**WHAT TO DO**
In the entries below, find every line holding the string "Tous" and collect it.

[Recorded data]
________
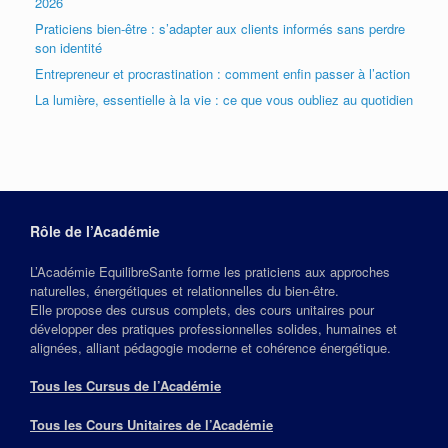
2026
Praticiens bien-être : s’adapter aux clients informés sans perdre
son identité
Entrepreneur et procrastination : comment enfin passer à l’action
La lumière, essentielle à la vie : ce que vous oubliez au quotidien
Rôle de l’Académie
L’Académie EquilibreSante forme les praticiens aux approches
naturelles, énergétiques et relationnelles du bien‑être.
Elle propose des cursus complets, des cours unitaires pour
développer des pratiques professionnelles solides, humaines et
alignées, alliant pédagogie moderne et cohérence énergétique.
Tous les Cursus de l’Académie
Tous les Cours Unitaires de l’Académie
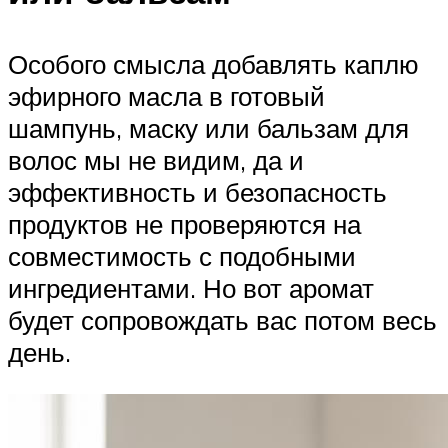
Особого смысла добавлять каплю
эфирного масла в готовый
шампунь, маску или бальзам для
волос мы не видим, да и
эффективность и безопасность
продуктов не проверяются на
совместимость с подобными
ингредиентами. Но вот аромат
будет сопровождать вас потом весь
день.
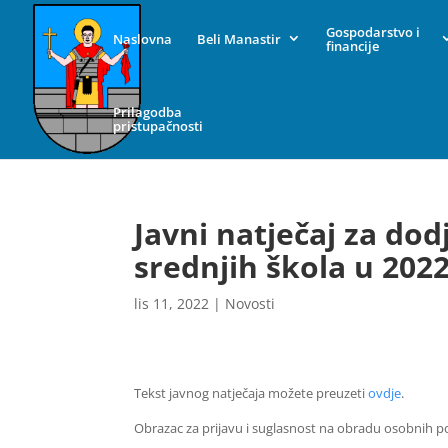
Gospodarstvo i
Naslovna
Beli Manastir
financije
Prilagodba
pristupačnosti
Javni natječaj za dod
srednjih škola u 2022
lis 11, 2022
|
Novosti
Tekst javnog natječaja možete preuzeti
ovdje
.
Obrazac za prijavu i suglasnost na obradu osobnih 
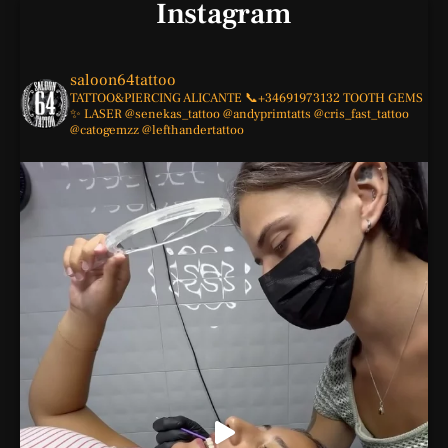
Instagram
saloon64tattoo
TATTOO&PIERCING
ALICANTE
📞+34691973132
TOOTH GEMS
✨
LASER
@senekas_tattoo
@andyprimtatts
@cris_fast_tattoo
@catogemzz
@lefthandertattoo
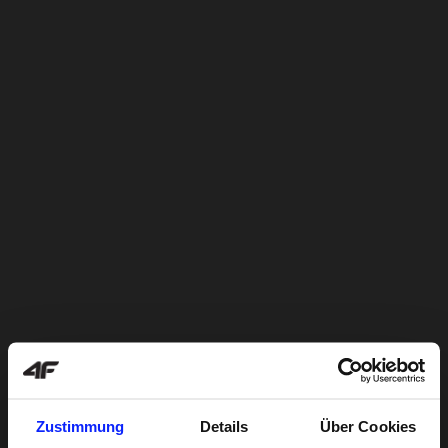
Zustimmung
Details
Über Cookies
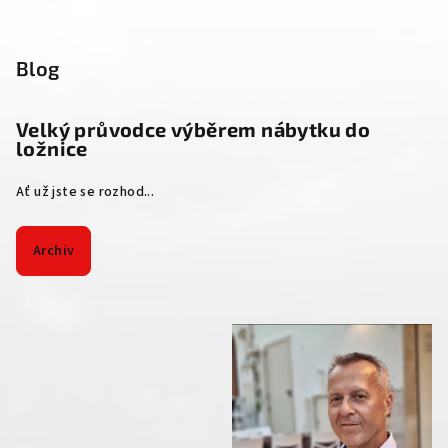
Blog
Velký průvodce výběrem nábytku do
ložnice
Ať už jste se rozhod...
Archiv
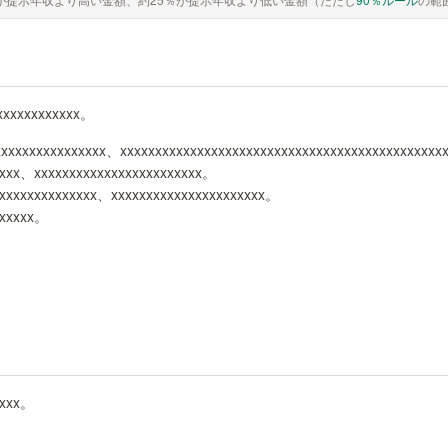
xxxxxxxxxxxx。
xxxxxxxxxxxxxxxx、xxxxxxxxxxxxxxxxxxxxxxxxxxxxxxxxxxxxxxxxxxxxxx
xxxx、xxxxxxxxxxxxxxxxxxxxxxxx。
xxxxxxxxxxxxxx、xxxxxxxxxxxxxxxxxxxxxx。
xxxxxx。
xxxx。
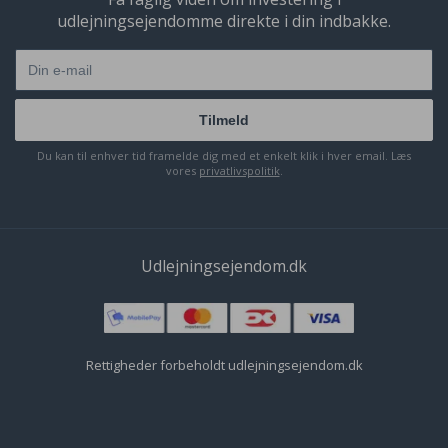
udlejningsejendomme direkte i din indbakke.
Tilmeld
Du kan til enhver tid framelde dig med et enkelt klik i hver email. Læs
vores
privatlivspolitik
.
Udlejningsejendom.dk
Rettigheder forbeholdt udlejningsejendom.dk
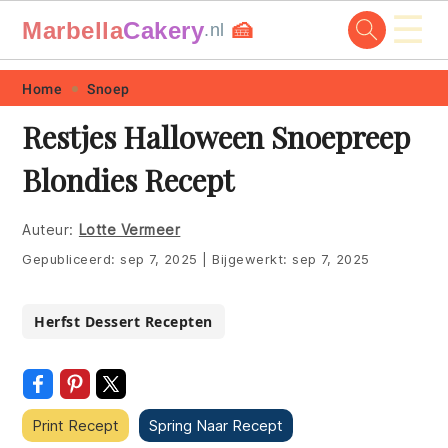
☰
Marbella
Cakery
🍰
.nl
Skip
Skip
Skip
Skip
Home
Snoep
to
to
to
to
Restjes Halloween Snoepreep
primary
main
primary
footer
Blondies Recept
navigation
content
sidebar
Auteur:
Lotte Vermeer
Gepubliceerd:
sep 7, 2025
|
Bijgewerkt:
sep 7, 2025
Herfst Dessert Recepten
Print Recept
Spring Naar Recept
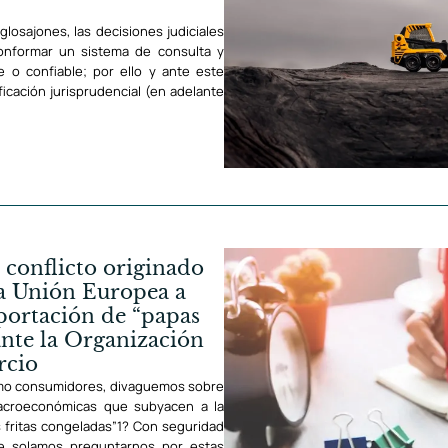
glosajones, las decisiones judiciales
onformar un sistema de consulta y
e o confiable; por ello y ante este
ficación jurisprudencial (en adelante
 conflicto originado
la Unión Europea a
portación de “papas
ante la Organización
rcio
omo consumidores, divaguemos sobre
acroeconómicas que subyacen a la
 fritas congeladas”1? Con seguridad
 solamos preguntarnos por estas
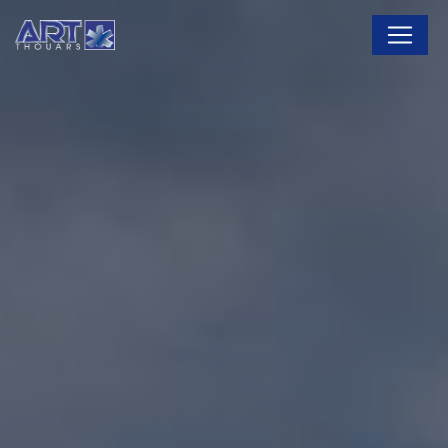
Panneau de gestion des cookies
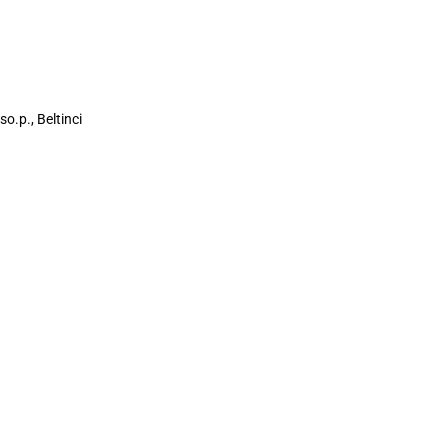
o.p., Beltinci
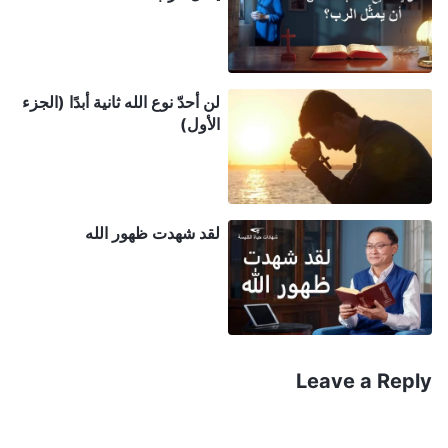
هناك. تجهم وجه أبي عند رؤيتي، وقال: "في الليلة
الماضية، صلي قائد الكنيسة من أجل التكفير عن ذنوبك
أمام الرب يسوع. ولكن أيا منكما لم تعترف بعد بخطاياها
لن أحدّ نوع الله ثانية أبدًا (الجزء
وتتوب. لقد دعوتكما هنا اليوم حتى تتمكنا من قول صلاة
الأول)
توبة كاملة أمام الرب، ومن ثم لا تؤمنان بالله القدير
أبدًا...". عند سماع كل هذا، شعرت بأنني لم أعد أتحمل.
فكرت بيني وبين نفسي: "بقبول عمل الله القدير في الأيام
لقد شهدت ظهور الله
الأخيرة، أتبع خطى الحمل وأرحب بعودة الرب. أين
الخطية في ذلك؟ لن أخبر الأكاذيب وأتحدث بالهراء عن
عمد". عندما رأى أبي وأمي وحماة أختي أنني لن أصلي
صلاة توبة، بدأوا في التكتل عليّ، وبدأوا في التشهير بالله
القدير والتجديف عليه وتكرار تلك الأكاذيب البشعة من
Leave a Reply
أجل إجباري على الاعتراف والتوبة. دفعني تطاير كل هذه
الأكاذيب من حولي وتكتل عائلتي ضدي باستمرار للشعور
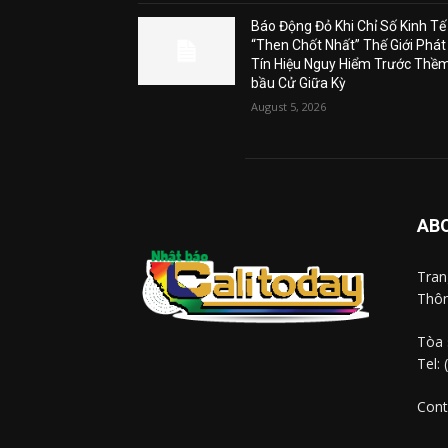
Báo Động Đỏ Khi Chỉ Số Kinh Tế
“Then Chốt Nhất” Thế Giới Phát
Tín Hiệu Nguy Hiểm Trước Thề
bầu Cử Giữa Kỳ
August 5, 2026
AB
Tra
Thôn
Tòa 
Tel:
Cont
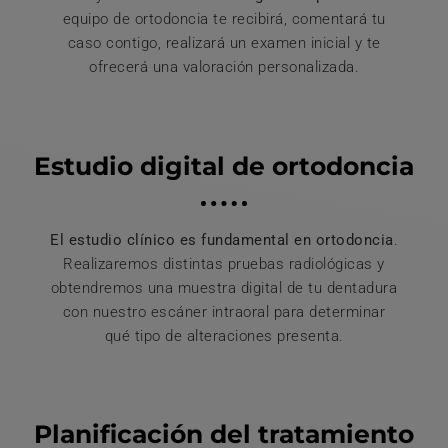
equipo de ortodoncia te recibirá, comentará tu
caso contigo, realizará un examen inicial y te
ofrecerá una valoración personalizada.
Estudio digital de ortodoncia
El estudio clínico es fundamental en ortodoncia
.
Realizaremos distintas pruebas radiológicas y
obtendremos una muestra digital de tu dentadura
con nuestro escáner intraoral para determinar
qué tipo de alteraciones presenta.
Planificación del tratamiento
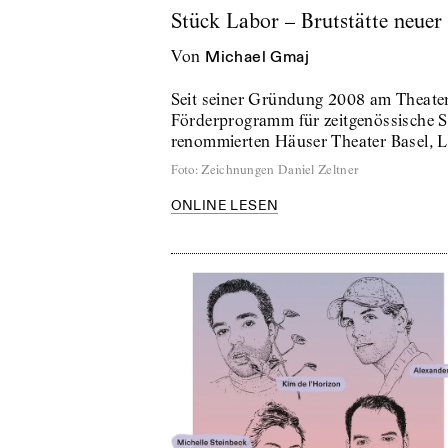
Stück Labor – Brutstätte neue
von
Michael Gmaj
Seit seiner Gründung 2008 am Theater
Förderprogramm für zeitgenössische S
renommierten Häuser Theater Basel, 
Foto
:
Zeichnungen Daniel Zeltner
ONLINE LESEN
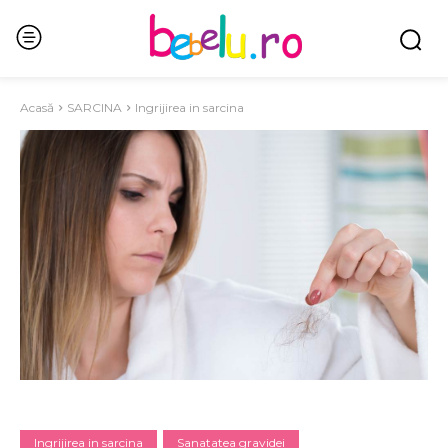
Acasă
SARCINA
Ingrijirea in sarcina
Ingrijirea in sarcina
Sanatatea gravidei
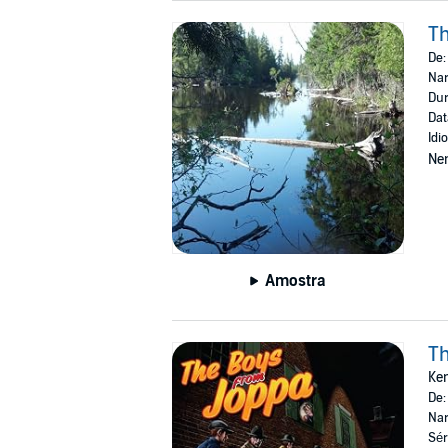
Th
De
Nar
Dur
Dat
Idi
Ne
Amostra
Th
Ken
De
Nar
Sér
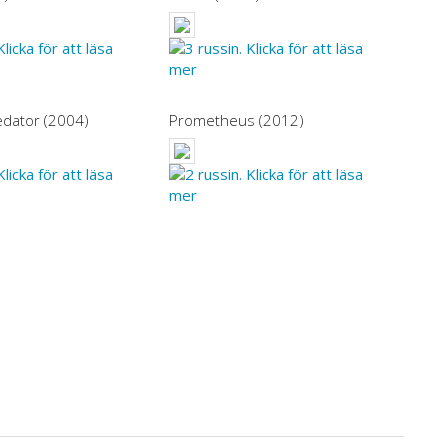
redator (2004)
Prometheus (2012)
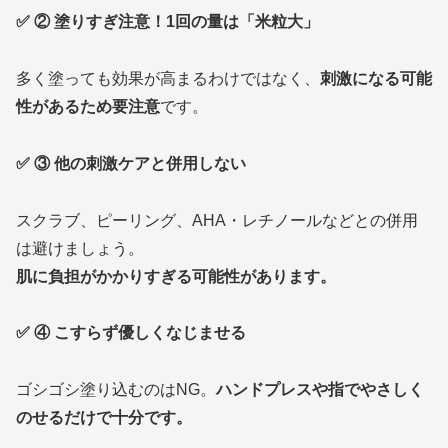
✅ ② 塗りすぎ注意！1回の量は「米粒大」
多く塗っても効果が高まるわけではなく、
刺激になる可能
性があるため要注意
です。
✅ ③ 他の刺激ケアと併用しない
スクラブ、ピーリング、AHA・レチノールなどとの併用
は避けましょう。
肌に負担がかかりすぎる可能性があります。
✅ ④ こすらず優しくなじませる
ゴシゴシ塗り込むのはNG。
ハンドプレスや指でやさしく
のせるだけで十分です。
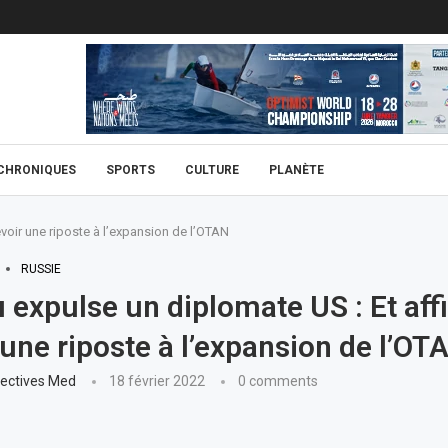
CHRONIQUES
SPORTS
CULTURE
PLANÈTE
voir une riposte à l’expansion de l’OTAN
RUSSIE
expulse un diplomate US : Et aff
 une riposte à l’expansion de l’OT
ectives Med
18 février 2022
0 comments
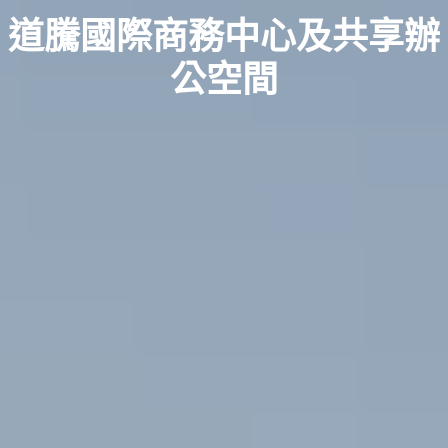
道騰國際商務中心及共享辦
公空間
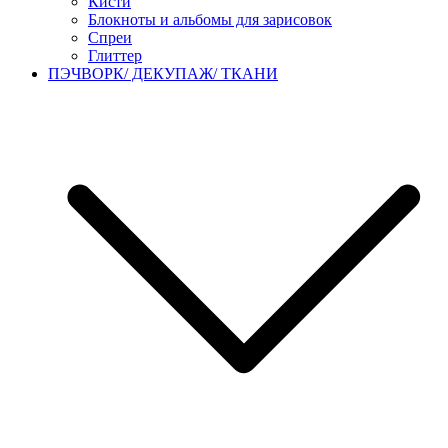
Кисти
Блокноты и альбомы для зарисовок
Спреи
Глиттер
ПЭЧВОРК/ ДЕКУПАЖ/ ТКАНИ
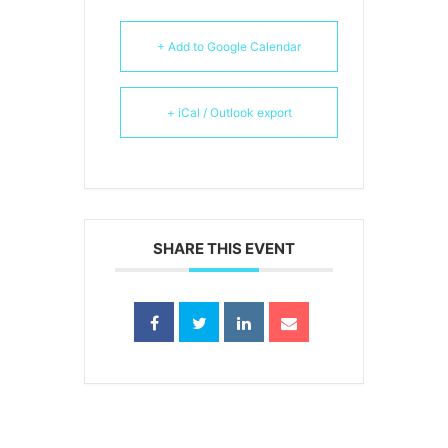
+ Add to Google Calendar
+ iCal / Outlook export
SHARE THIS EVENT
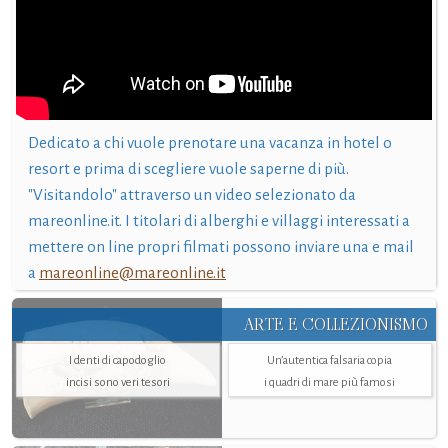
Dedicato a chi vuole prenotare una vacanza in hotel o
resort e prima di scegliere vuole saperne di più.
"Visitandolo" attraverso un video selezionato da
mareonline.it. I titolari di alberghi e villaggi interessati a
mettere on line propri filmati possono inviare una e mail
a
mareonline@mareonline.it
ARTE E COLLEZIONISMO
I denti di capodoglio
Un’autentica falsaria copia
incisi sono veri tesori
i quadri di mare più famosi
________
**EXERCISE RESPONSE**
Tous les Cursus de l’Académie
Tous les Cours Unitaires de l’Académie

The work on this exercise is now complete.